Select the list of these URLs from this column and paste them in a List Mode crawl. If you spot any 301s after your crawl is done, notify your SEO or developer of the changes that need to be made.
5) Identifying and redirecting your broken links
If your site has gone through a few structure changes over the years, it likely has some authoritative links pointing to old URLs that return a 404 error.
Using a backlink analysis tool like Open Site Explorer or Ahrefs, export your list of target URLs and drop those URLs in Screaming Frog by selecting Mode>List, clicking Upload, and selecting Paste or Enter Manually.
After the crawl of your URLs is complete, take a look at the status column and start looking for URLs that might be returning a 404 status. Make sure to check the stats tied to the links using Ahrefs or Open Site Explorer and figure out if they provide any value.
Note: If you’re using Ahrefs, you don’t even need to export your list of backlinks with their broken link report.
If you don’t have any background in SEO or in understanding link metrics, get in touch with someone that does and ask them if the links provide any value.
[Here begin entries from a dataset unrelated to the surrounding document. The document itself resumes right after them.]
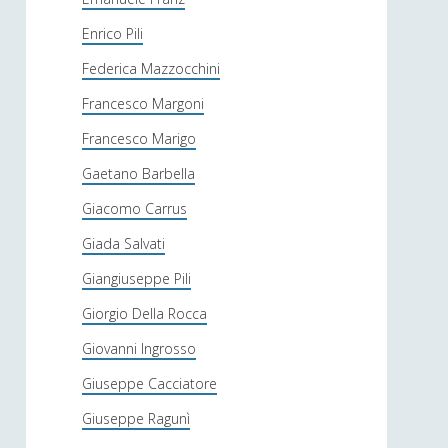
Enrico Pili
Federica Mazzocchini
Francesco Margoni
Francesco Marigo
Gaetano Barbella
Giacomo Carrus
Giada Salvati
Giangiuseppe Pili
Giorgio Della Rocca
Giovanni Ingrosso
Giuseppe Cacciatore
Giuseppe Ragunì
You can also check Google Analytics landing page reports to see if they have resulted in any traffic over the past year.
As you can see, a lot of different redirect issues that are “under-the-hood” can happen over time and could possibly be hurting your SEO efforts (without you even knowing). The best way to combat these redirect issues is to set up an effective process for mapping redirects, retiring pages and cleaning up your site’s old URLs. If you are not comfortable diving in and understanding how your redirects behave, consult an SEO expert or a developer for some assistance.